Les analystes financiers identifient clairement cette technologie comme un moteur de croissance. « Sunic System entre dans une nouvelle phase de croissance portée par l’augmentation des commandes OLED et la dynamique des pérovskites », soulignent les experts d’Eugene Investment & Securities. Cette convergence entre les technologies d’affichage et le photovoltaïque crée des synergies industrielles inédites.
Les délais de commercialisation se précisent. Les premières livraisons d’équipements de production pourraient intervenir dès le second semestre 2026, selon les projections actuelles. Ce calendrier correspond à la montée en régime des usines de cellules pérovskites en construction.
Une compétition mondiale asymétrique
Les autres puissances industrielles tentent de réagir face à l’avance chinoise. Le Japon a défini une feuille de route ambitieuse avec l’objectif de 20 gigawatts de capacité pérovskite installée d’ici 2040. Le pays soutient ses champions nationaux, comme Sekisui Chemical, à travers son Green Innovation Fund.
En Europe, Oxford PV a commencé les expéditions de panneaux tandem depuis son usine allemande de Brandebourg. Cette production à échelle commerciale, bien que modeste comparée aux volumes chinois, démontre la viabilité industrielle de la technologie en dehors de l’Asie.
Les États-Unis adoptent une stratégie différente. La startup Swift Solar a récemment acquis les actifs du fabricant suisse Meyer Burger (qui avait des usines en Allemagne), en insolvabilité, pour accélérer le développement de cellules tandem silicium-pérovskite.

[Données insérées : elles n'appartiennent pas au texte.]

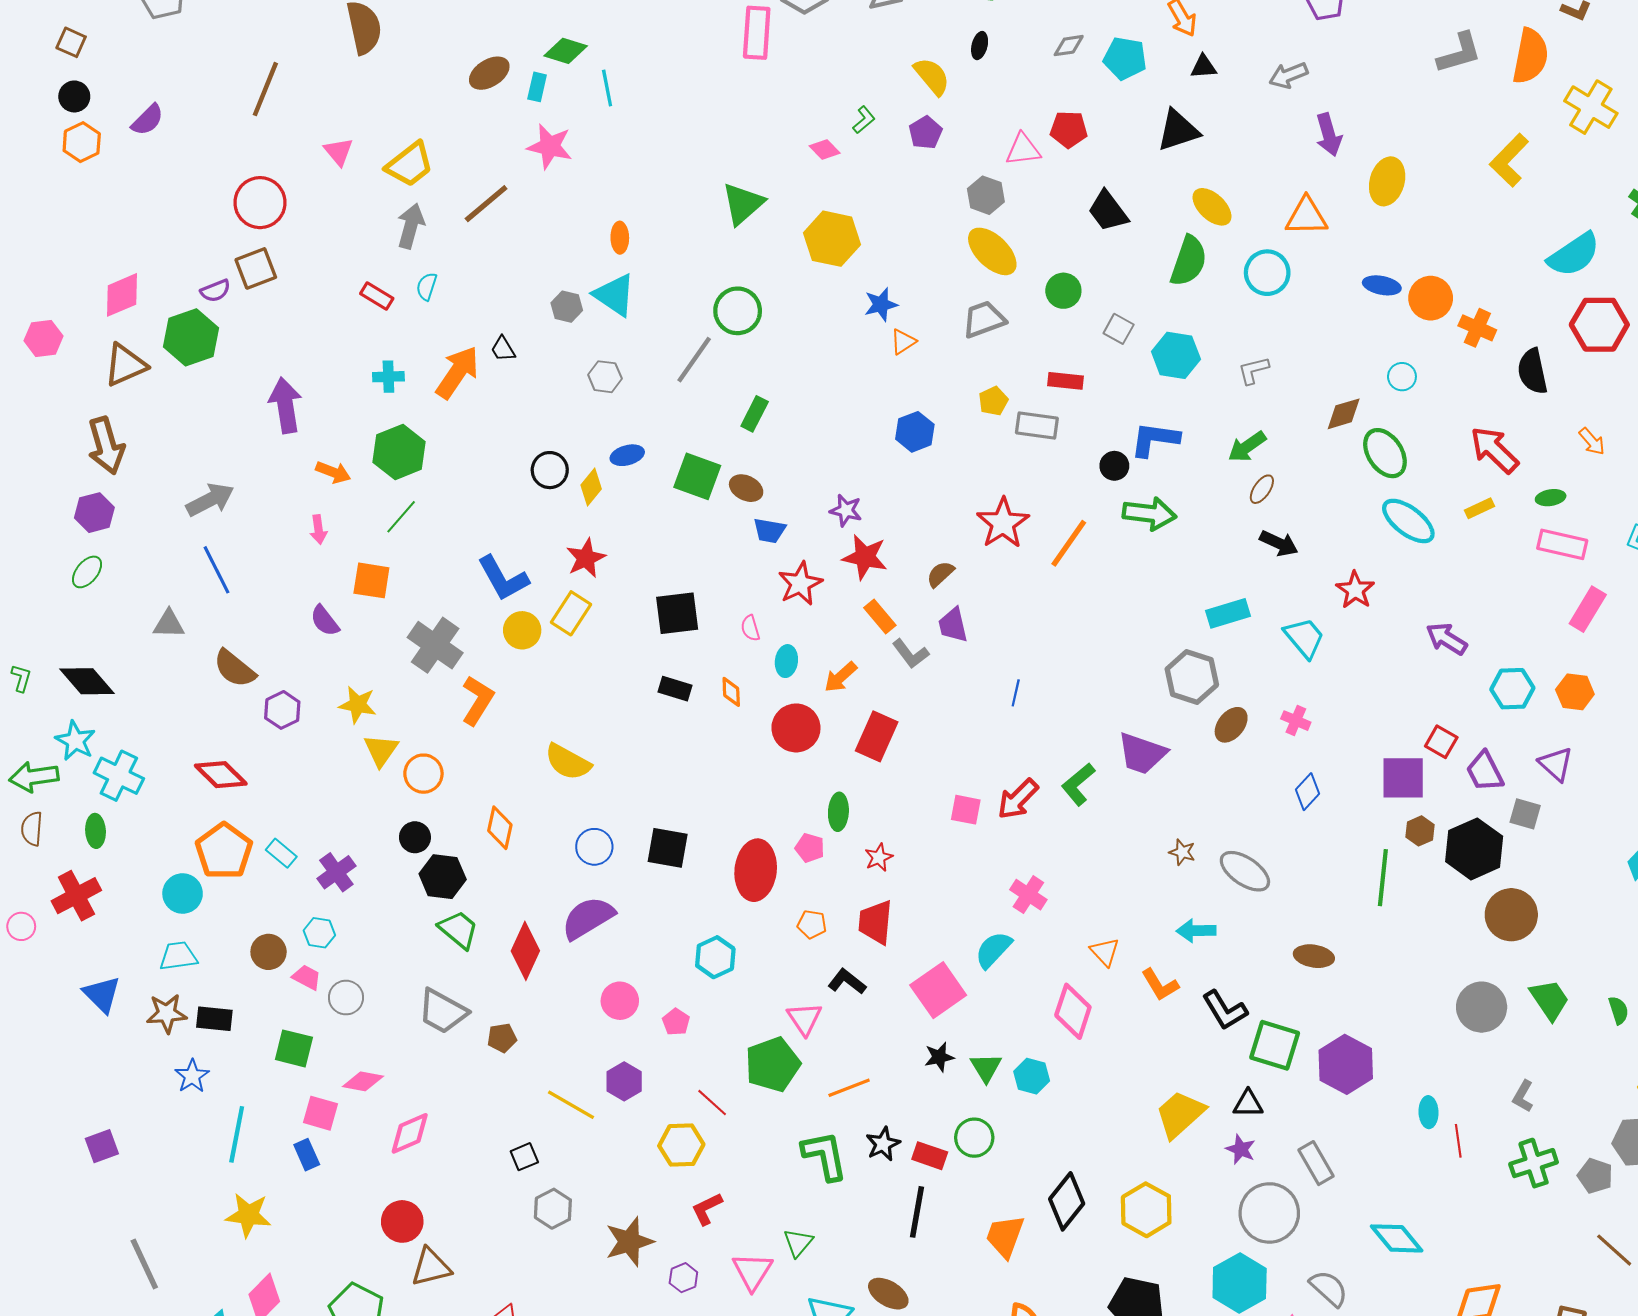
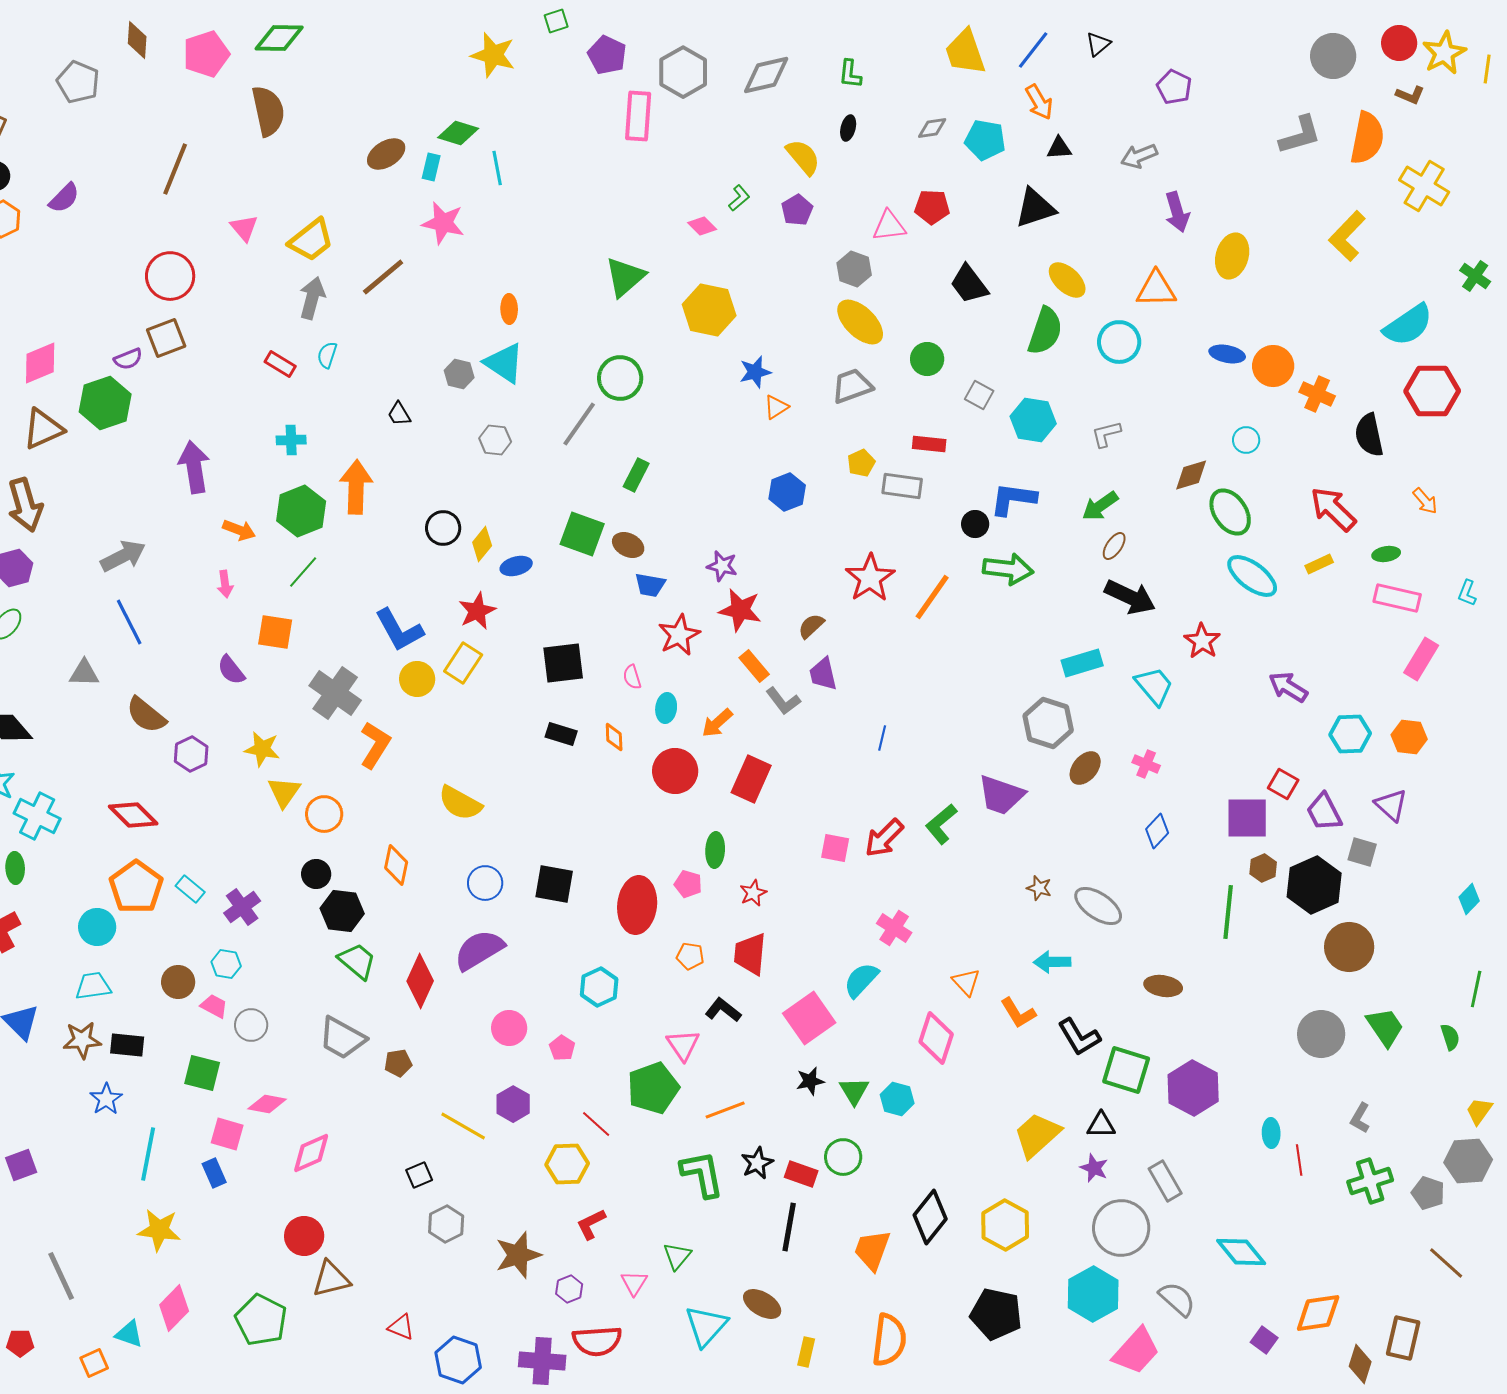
orange arrow: (457, 372) -> (356, 487), moved, turned -32
blue ellipse: (627, 455) -> (516, 566), moved
black arrow: (1279, 543) -> (1130, 597), size x1.4
pink triangle: (752, 1271) -> (634, 1283), size x0.7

Les déséquilibres de coûts restent cependant considérables. « Une usine de pérovskite de deux gigawatts peut être construite en Chine pour seulement 140 millions de dollars, un chiffre difficile à égaler pour les concurrents occidentaux », rapporte Chemical & Engineering News. L’avantage structurel confère à la Chine une marge de manœuvre importante dans la guerre des prix à venir.
La transition vers les pérovskites s’annonce donc comme un test pour la résilience des industries solaires occidentales. Alors que la Chine capitalise sur son expérience dans la production de masse et sa maîtrise des chaînes d’approvisionnement, les autres régions du monde doivent inventer de nouveaux modèles industriels pour rester dans la course.